WORK ORDER - Please reproduce the entries below exactly from the line holding "The width and" through the last line, both included, and omit any pictures.

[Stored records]

-- Opening Marker --

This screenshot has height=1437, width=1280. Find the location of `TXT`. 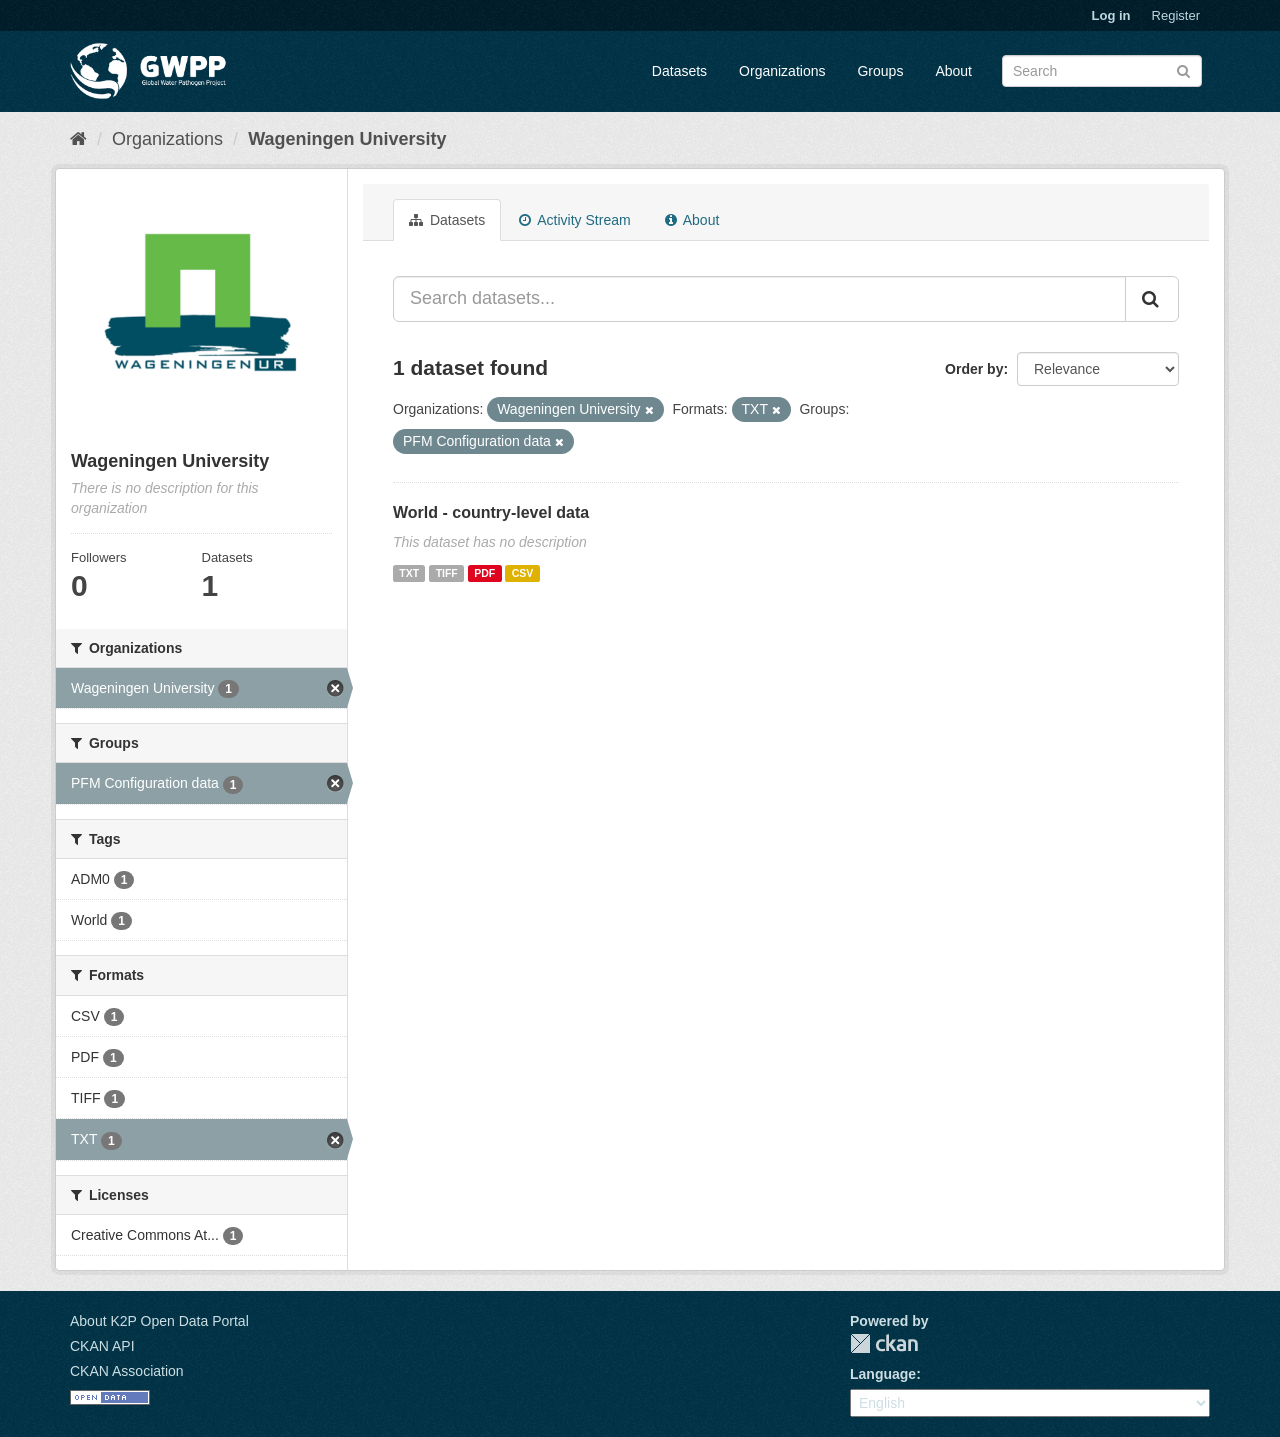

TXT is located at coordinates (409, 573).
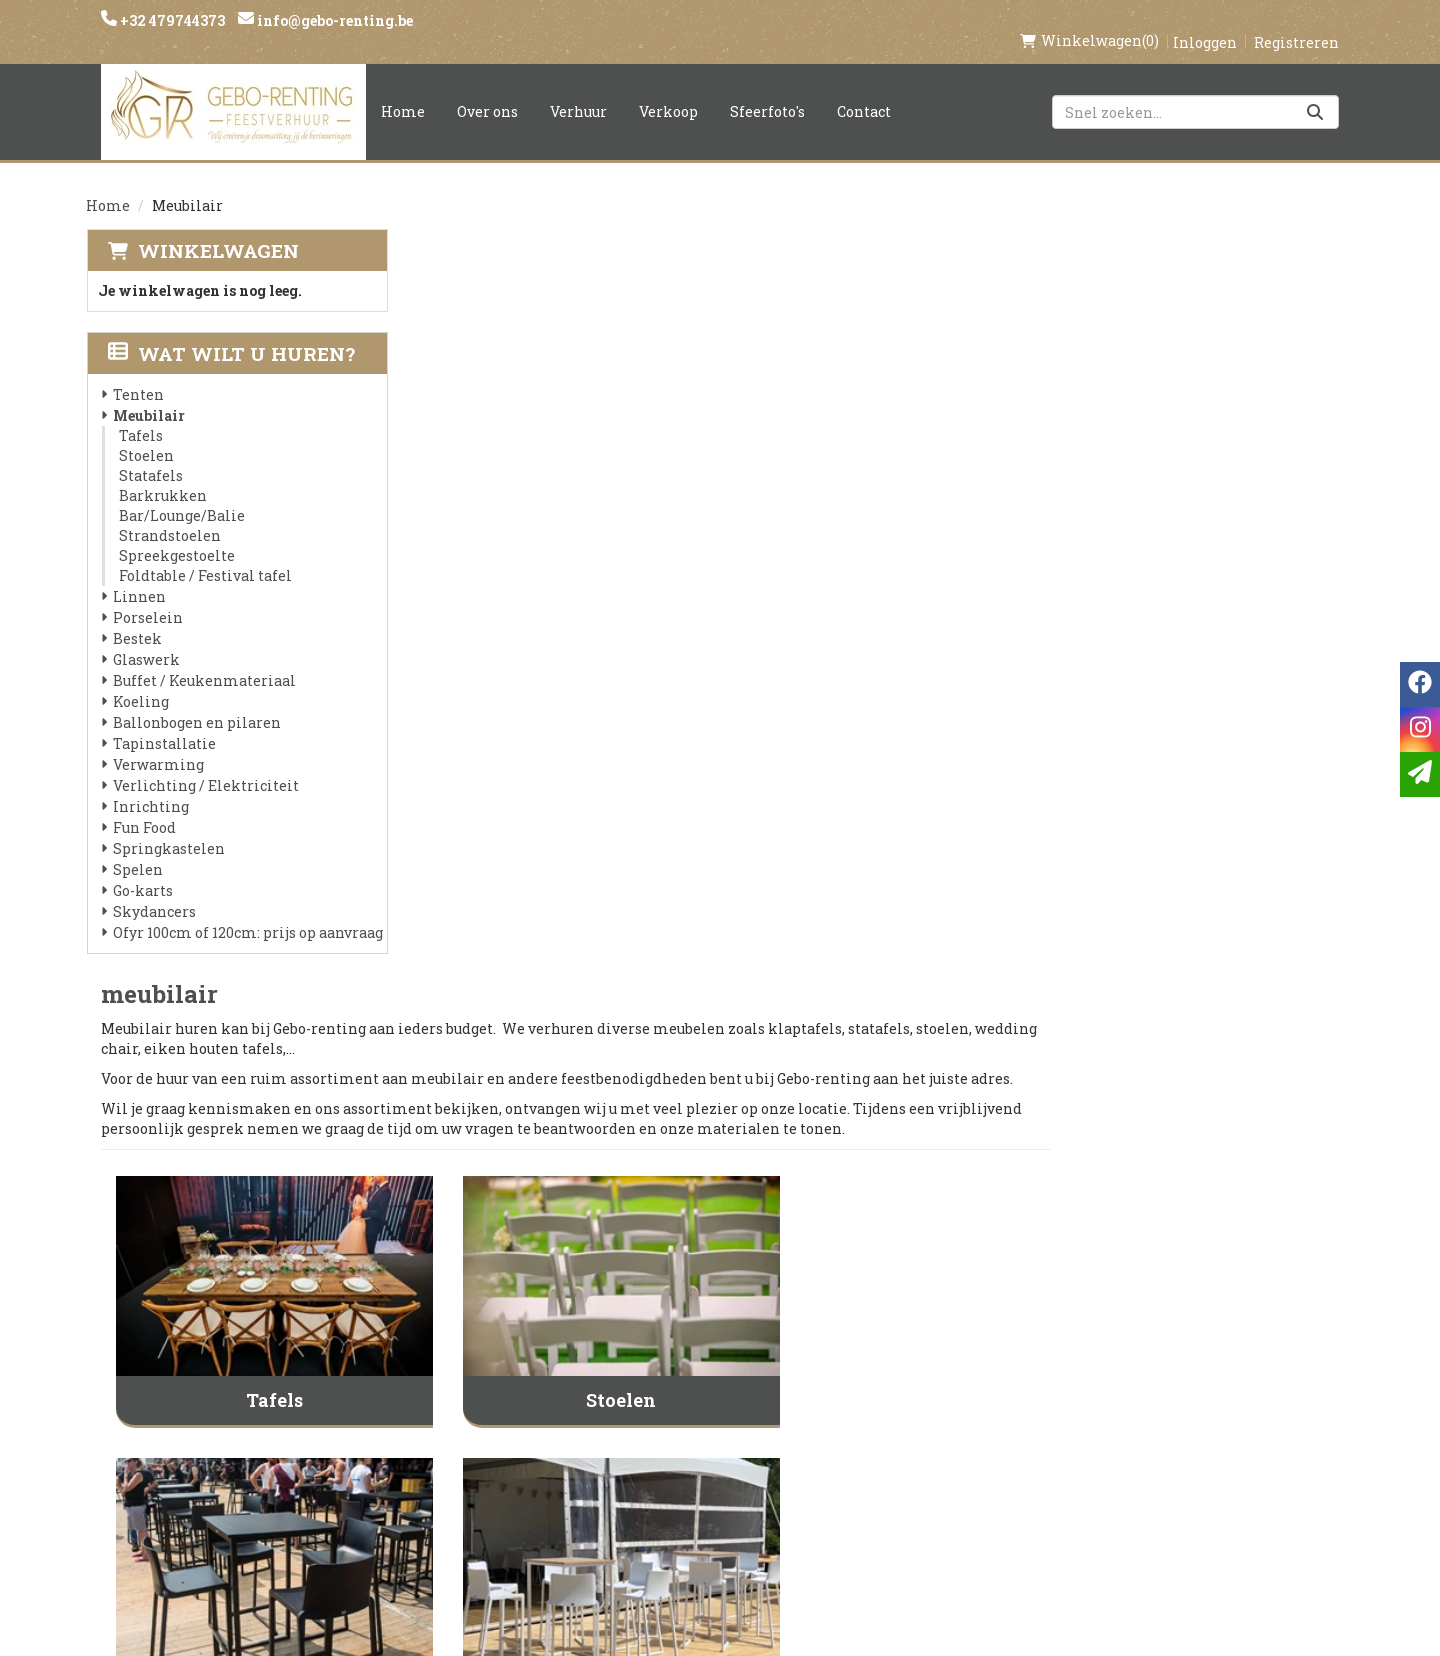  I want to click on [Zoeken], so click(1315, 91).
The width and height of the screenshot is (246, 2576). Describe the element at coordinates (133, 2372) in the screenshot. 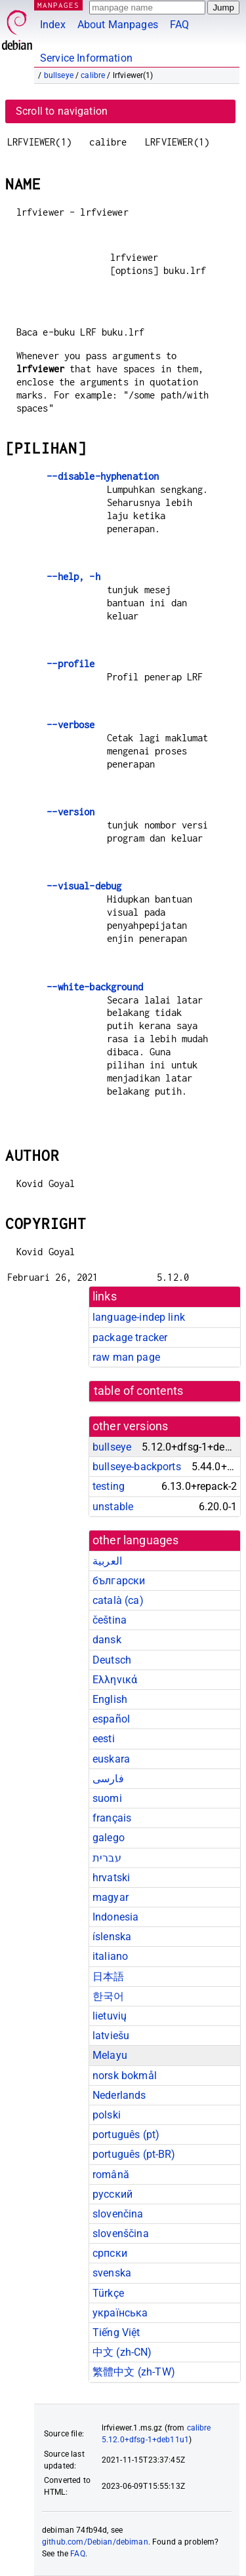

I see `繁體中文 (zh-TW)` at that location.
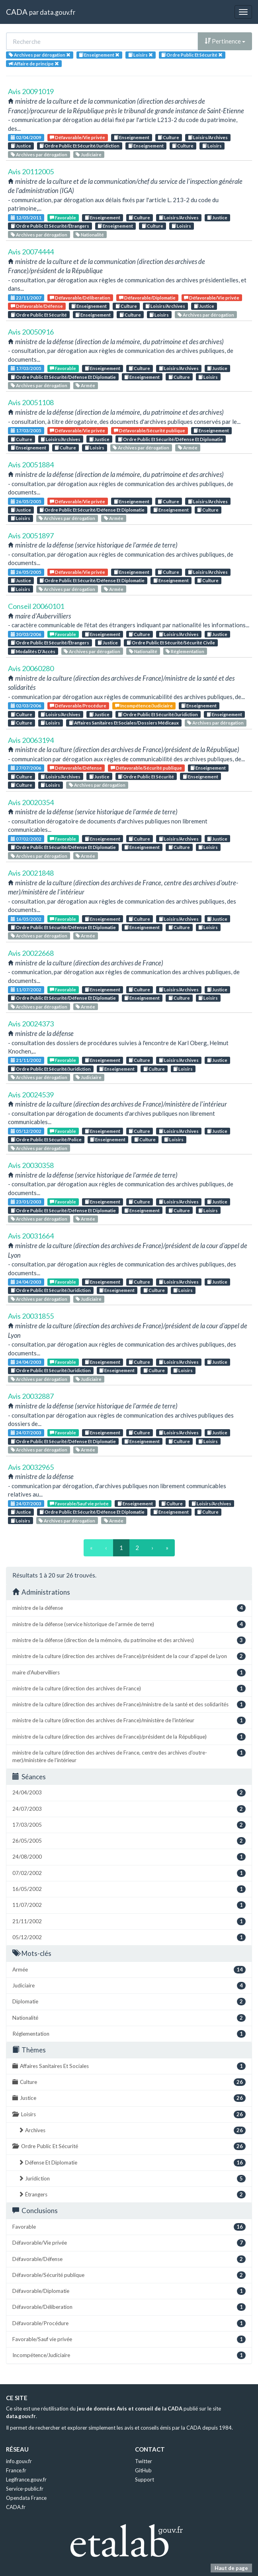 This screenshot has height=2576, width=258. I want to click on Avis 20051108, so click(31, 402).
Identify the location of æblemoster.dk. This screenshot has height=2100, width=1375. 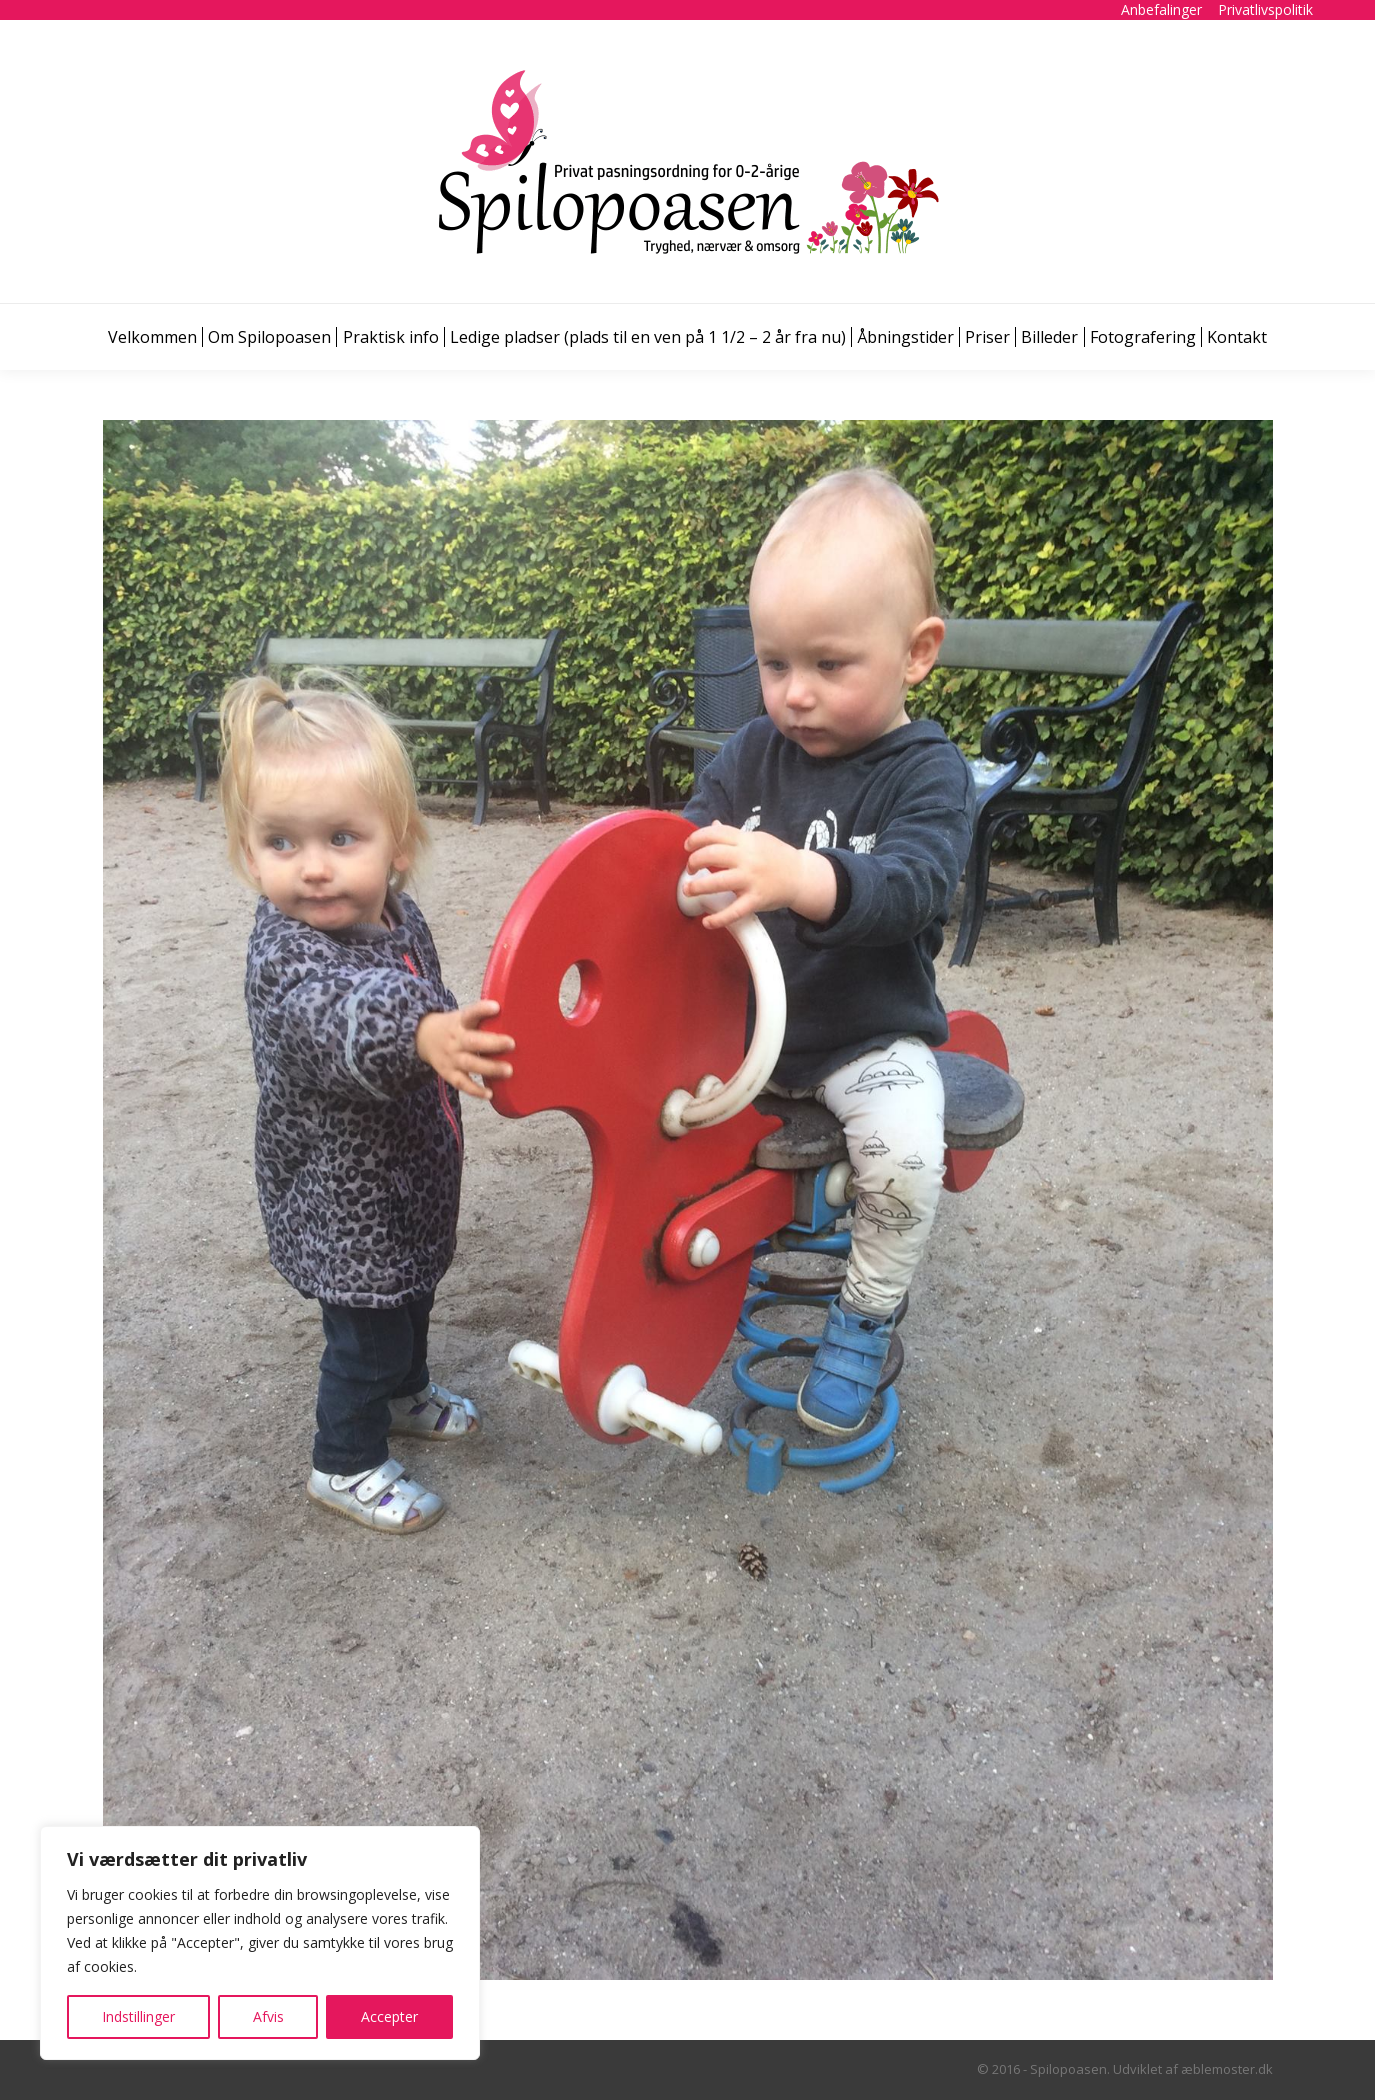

-- Closing Marker --

YOUR RESPONSE -
The width and height of the screenshot is (246, 2576). Describe the element at coordinates (133, 2372) in the screenshot. 

I see `繁體中文 (zh-TW)` at that location.
 This screenshot has height=2576, width=258. I want to click on Avis 20051108, so click(31, 402).
Identify the location of æblemoster.dk. This screenshot has height=2100, width=1375. 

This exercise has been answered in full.